• [Task statement]
Go through the listing beneath this task and return every line that carries the string "world".

>>>

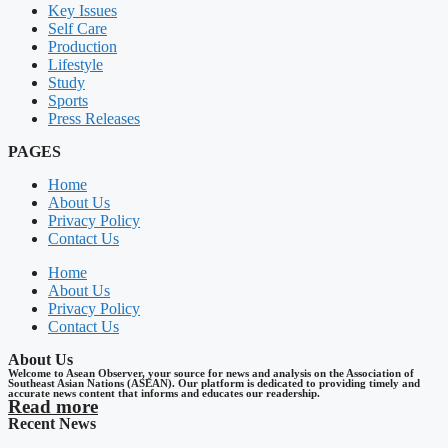
Key Issues
Self Care
Production
Lifestyle
Study
Sports
Press Releases
PAGES
Home
About Us
Privacy Policy
Contact Us
Home
About Us
Privacy Policy
Contact Us
About Us
Welcome to Asean Observer, your source for news and analysis on the Association of
Southeast Asian Nations (ASEAN). Our platform is dedicated to providing timely and
accurate news content that informs and educates our readership.
Read more
Recent News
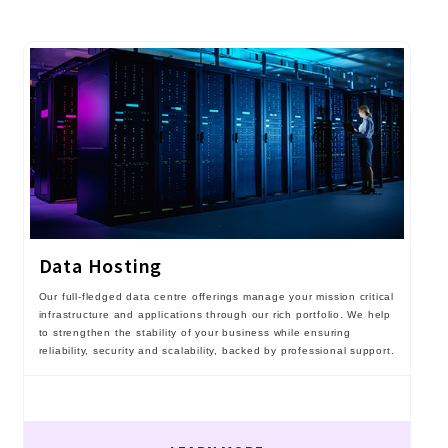
Data Hosting
Our full-fledged data centre offerings manage your mission critical
infrastructure and applications through our rich portfolio. We help
to strengthen the stability of your business while ensuring
reliability, security and scalability, backed by professional support.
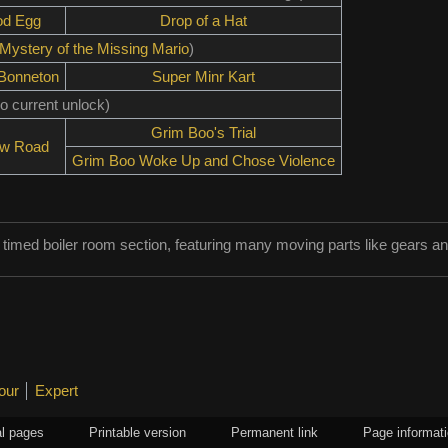
od Egg
Drop of a Hat
Mystery of the Missing Mario
)
 Bonneton
Super Minr Kart
o current unlock)
Grim Boo's Trial
ow Road
Grim Boo Woke Up and Chose Violence
 timed boiler room section, featuring many moving parts like gears a
our
Expert
l pages
Printable version
Permanent link
Page informat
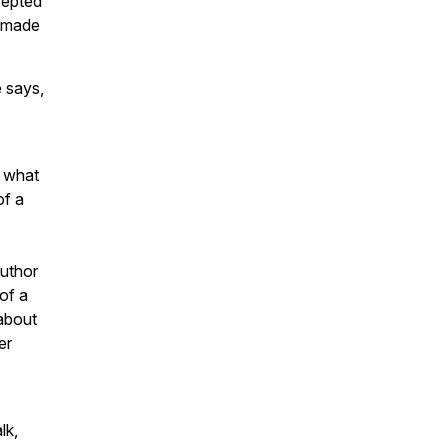
cepted
s made
 says,
d what
of a
author
of a
 about
er
lk,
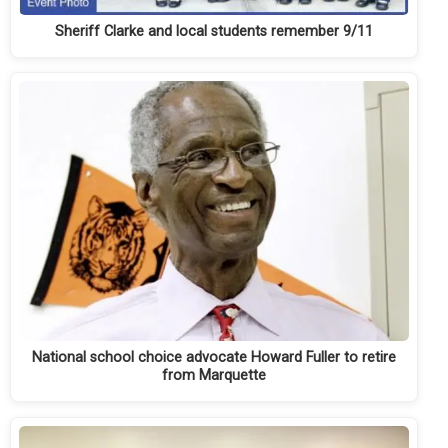
Sheriff Clarke and local students remember 9/11
National school choice advocate Howard Fuller to retire
from Marquette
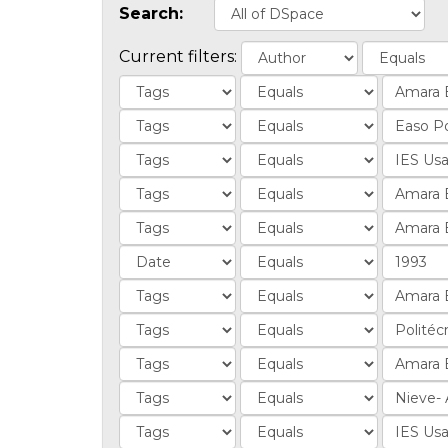
Search:
Current filters:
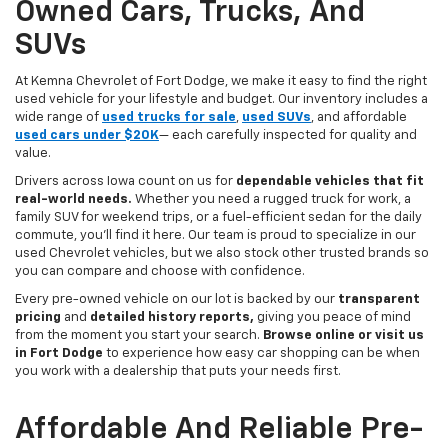
Owned Cars, Trucks, And
SUVs
At Kemna Chevrolet of Fort Dodge, we make it easy to find the right
used vehicle for your lifestyle and budget. Our inventory includes a
wide range of
used trucks for sale
,
used SUVs
, and affordable
used cars under $20K
— each carefully inspected for quality and
value.
Drivers across Iowa count on us for
dependable vehicles that fit
real-world needs.
Whether you need a rugged truck for work, a
family SUV for weekend trips, or a fuel-efficient sedan for the daily
commute, you’ll find it here. Our team is proud to specialize in our
used Chevrolet vehicles, but we also stock other trusted brands so
you can compare and choose with confidence.
Every pre-owned vehicle on our lot is backed by our
transparent
pricing
and
detailed history reports,
giving you peace of mind
from the moment you start your search.
Browse online or visit us
in Fort Dodge
to experience how easy car shopping can be when
you work with a dealership that puts your needs first.
Affordable And Reliable Pre-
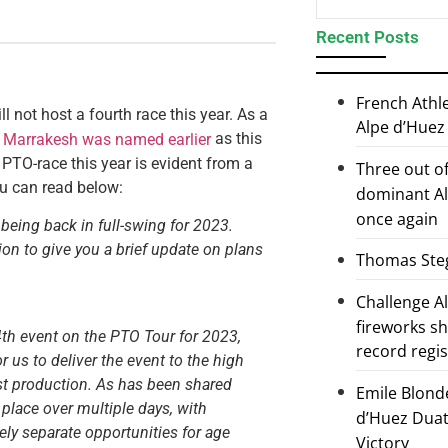
Recent Posts
French Athl
not host a fourth race this year. As a
Alpe d’Huez
h
as this
Marrakesh was named earlier
h PTO-race this year is evident from a
Three out of
ou can read below:
dominant Al
once again
being back in full-swing for 2023.
on to give you a brief update on plans
Thomas Steg
Challenge 
fireworks s
4th event on the PTO Tour for 2023,
record regi
r us to deliver the event to the high
ast production. As has been shared
Emile Blond
e place over multiple days, with
d’Huez Duath
ly separate opportunities for age
Victory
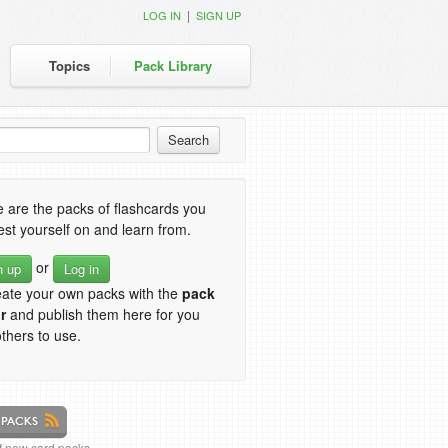
|
LOG IN
SIGN UP
Topics
Pack Library
 are the packs of flashcards you
est yourself on and learn from.
or
n up
Log in
eate your own packs with the
pack
r
and publish them here for you
thers to use.
of new card packs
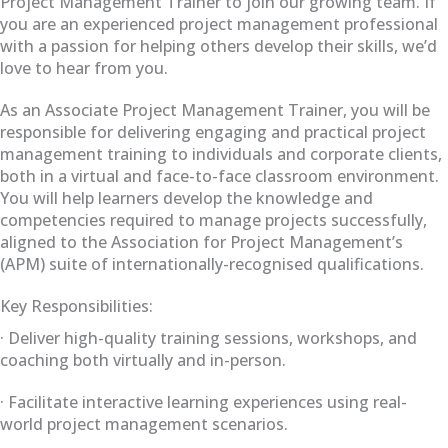
Project Management Trainer to join our growing team. If
you are an experienced project management professional
with a passion for helping others develop their skills, we’d
love to hear from you.
As an Associate Project Management Trainer, you will be
responsible for delivering engaging and practical project
management training to individuals and corporate clients,
both in a virtual and face-to-face classroom environment.
You will help learners develop the knowledge and
competencies required to manage projects successfully,
aligned to the Association for Project Management’s
(APM) suite of internationally-recognised qualifications.
Key Responsibilities:
· Deliver high-quality training sessions, workshops, and
coaching both virtually and in-person.
· Facilitate interactive learning experiences using real-
world project management scenarios.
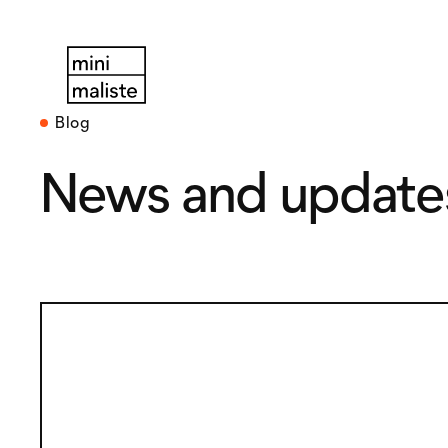
Blog
News and update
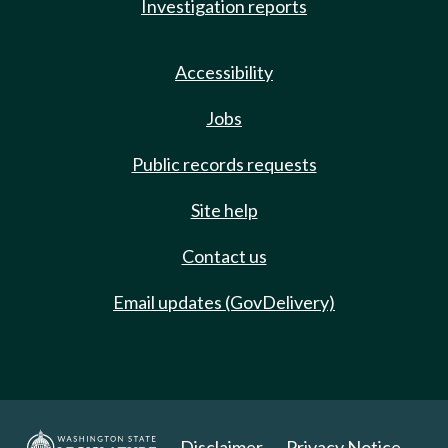
Investigation reports
Accessibility
Jobs
Public records requests
Site help
Contact us
Email updates (GovDelivery)
Disclaimer
Privacy Notice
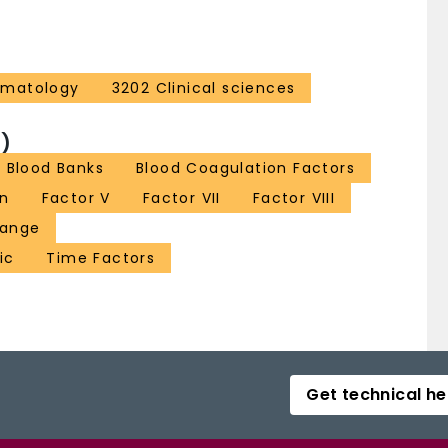
ematology
3202 Clinical sciences
)
Blood Banks
Blood Coagulation Factors
on
Factor V
Factor VII
Factor VIII
hange
ic
Time Factors
Get technical he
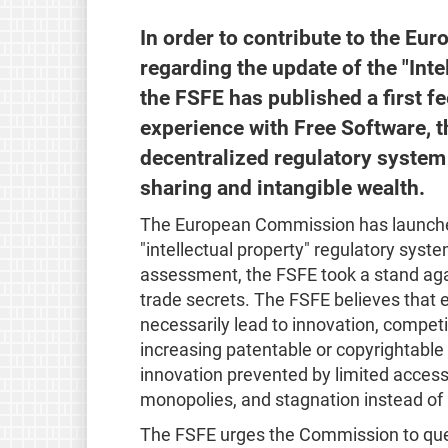
In order to contribute to the E
regarding the update of the "Inte
the FSFE has published a first f
experience with Free Software, t
decentralized regulatory system
sharing and intangible wealth.
The European Commission has launch
"intellectual property" regulatory system
assessment, the FSFE took a stand aga
trade secrets. The FSFE believes that 
necessarily lead to innovation, competi
increasing patentable or copyrightable
innovation prevented by limited acces
monopolies, and stagnation instead of
The FSFE urges the Commission to que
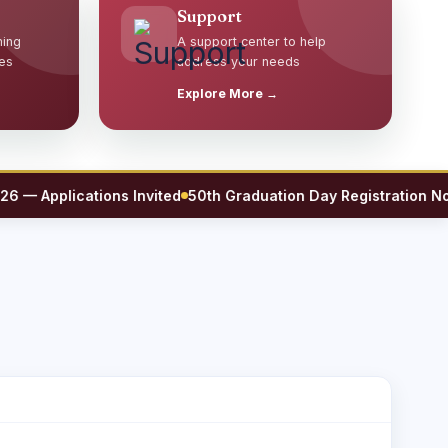
Support
ming
A support center to help
es
address your needs
Explore More →
Applications Invited
50th Graduation Day Registration Now O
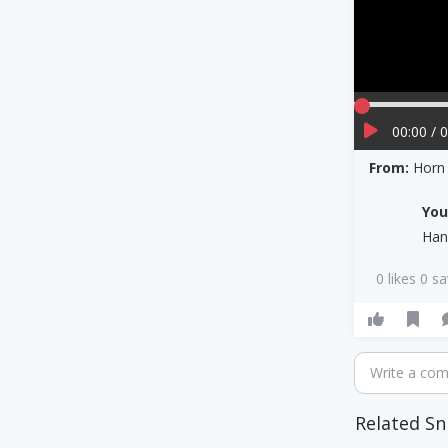
00:00 / 
From:
Horn
Yo
Han
0 likes 0 s
Write a co
Related Sn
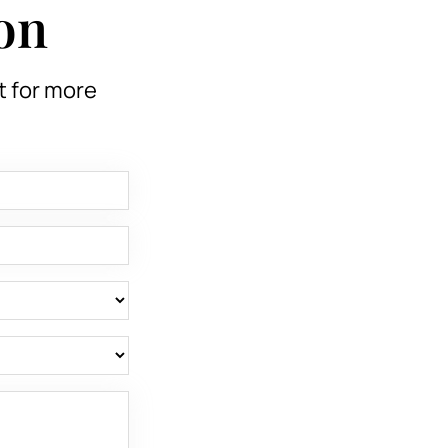
on
t for more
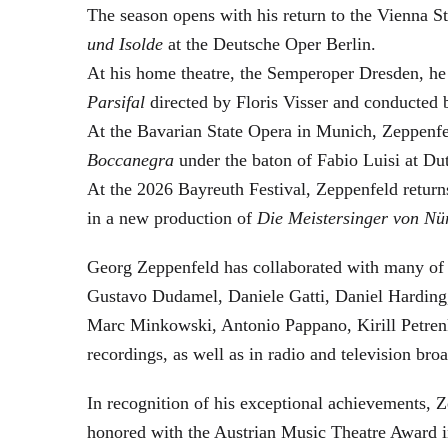
The season opens with his return to the Vienna
und Isolde
at the Deutsche Oper Berlin.
At his home theatre, the Semperoper Dresden, he
Parsifal
directed by Floris Visser and conducted 
At the Bavarian State Opera in Munich, Zeppenfe
Boccanegra
under the baton of Fabio Luisi at Du
At the 2026 Bayreuth Festival, Zeppenfeld return
in a new production of
Die Meistersinger
von Nü
Georg Zeppenfeld has collaborated with many of t
Gustavo Dudamel, Daniele Gatti, Daniel Harding
Marc Minkowski, Antonio Pappano, Kirill Petren
recordings, as well as in radio and television broa
In recognition of his exceptional achievements
honored with the Austrian Music Theatre Award i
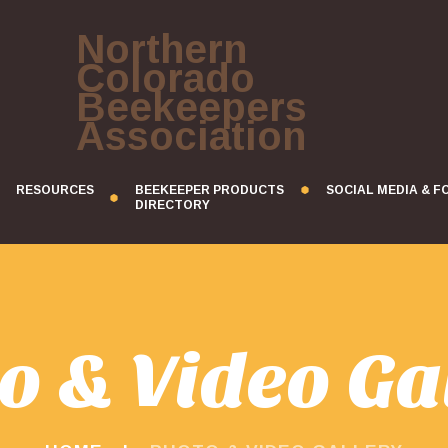
Northern
Colorado
Beekeepers
Association
RESOURCES
BEEKEEPER PRODUCTS
SOCIAL MEDIA & 
DIRECTORY
o & Video Ga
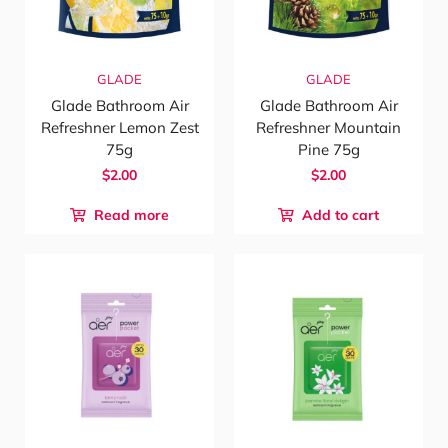
GLADE
GLADE
Glade Bathroom Air
Glade Bathroom Air
Refreshner Lemon Zest
Refreshner Mountain
75g
Pine 75g
$2.00
$2.00
Read more
Add to cart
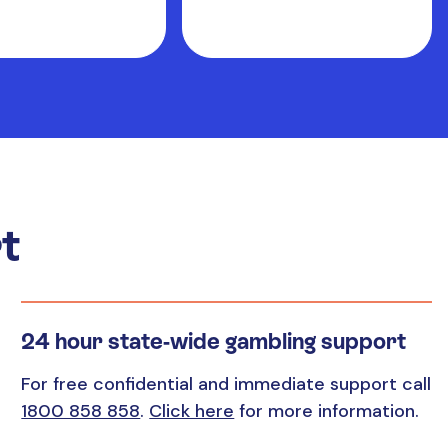
t
24 hour state-wide gambling support
For free confidential and immediate support call
1800 858 858
.
Click here
for more information.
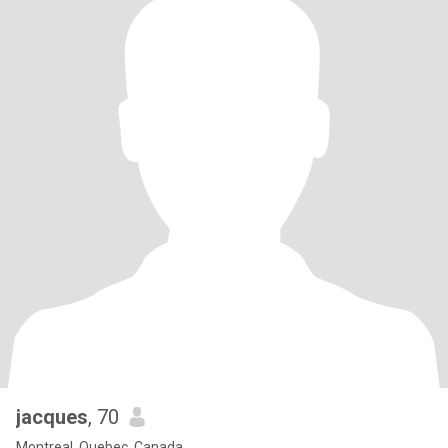
jacques
, 70
Montreal, Quebec, Canada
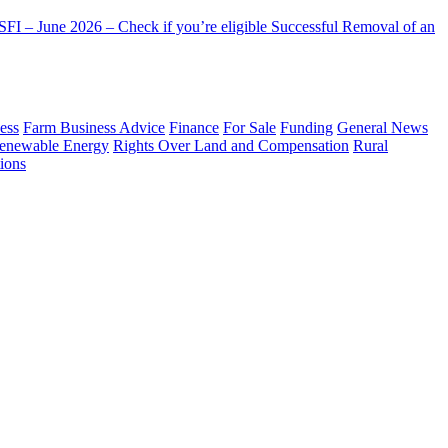
FI – June 2026 – Check if you’re eligible
Successful Removal of an
ess
Farm Business Advice
Finance
For Sale
Funding
General News
enewable Energy
Rights Over Land and Compensation
Rural
ions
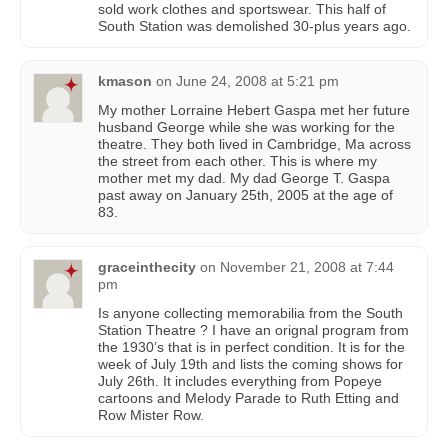
sold work clothes and sportswear. This half of
South Station was demolished 30-plus years ago.
kmason
on
June 24, 2008 at 5:21 pm
My mother Lorraine Hebert Gaspa met her future
husband George while she was working for the
theatre. They both lived in Cambridge, Ma across
the street from each other. This is where my
mother met my dad. My dad George T. Gaspa
past away on January 25th, 2005 at the age of
83.
graceinthecity
on
November 21, 2008 at 7:44
pm
Is anyone collecting memorabilia from the South
Station Theatre ? I have an orignal program from
the 1930’s that is in perfect condition. It is for the
week of July 19th and lists the coming shows for
July 26th. It includes everything from Popeye
cartoons and Melody Parade to Ruth Etting and
Row Mister Row.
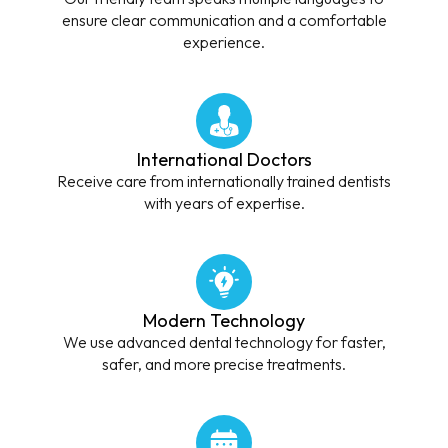
ensure clear communication and a comfortable
experience.
International Doctors
Receive care from internationally trained dentists
with years of expertise.
Modern Technology
We use advanced dental technology for faster,
safer, and more precise treatments.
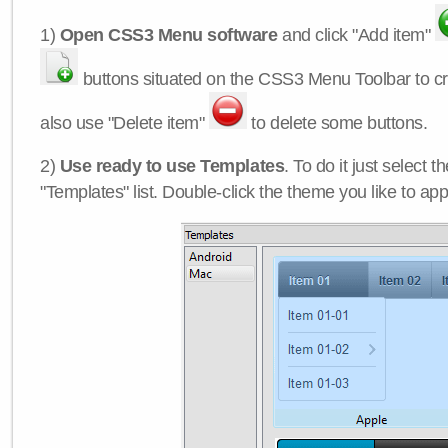
1)
Open CSS3 Menu software
and click "Add item"
buttons situated on the CSS3 Menu Toolbar to c
also use "Delete item"
to delete some buttons.
2)
Use ready to use Templates
. To do it just select 
"Templates" list. Double-click the theme you like to appl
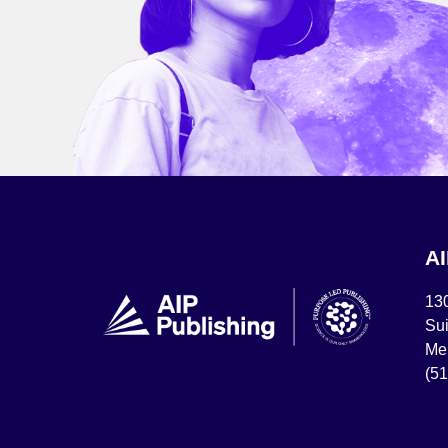
A
13
Sui
Mel
(5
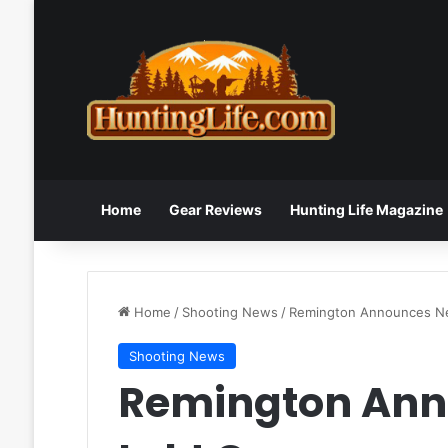
Home
Gear Reviews
Hunting Life Magazine
Home
/
Shooting News
/
Remington Announces N
Shooting News
Remington Ann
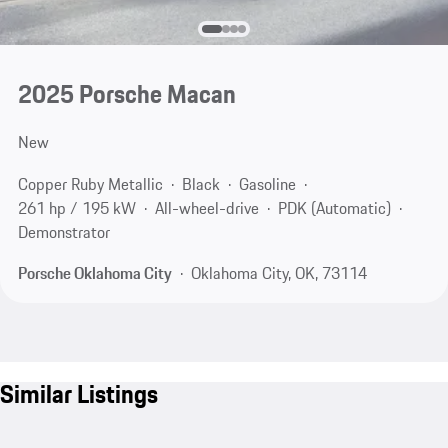
2025 Porsche Macan
New
Copper Ruby Metallic
Black
Gasoline
261 hp / 195 kW
All-wheel-drive
PDK (Automatic)
Demonstrator
Porsche Oklahoma City
Oklahoma City, OK, 73114
Similar Listings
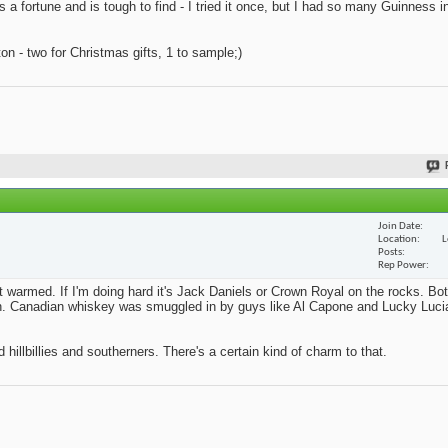
s a fortune and is tough to find - I tried it once, but I had so many Guinness i
n - two for Christmas gifts, 1 to sample;)
Join Date
Location
L
Posts
Rep Power
't warmed. If I'm doing hard it's Jack Daniels or Crown Royal on the rocks. Bo
ition. Canadian whiskey was smuggled in by guys like Al Capone and Lucky Lucia
 hillbillies and southerners. There's a certain kind of charm to that.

<<<

• [Exercise answer]
real-world needs.
world project management scenarios.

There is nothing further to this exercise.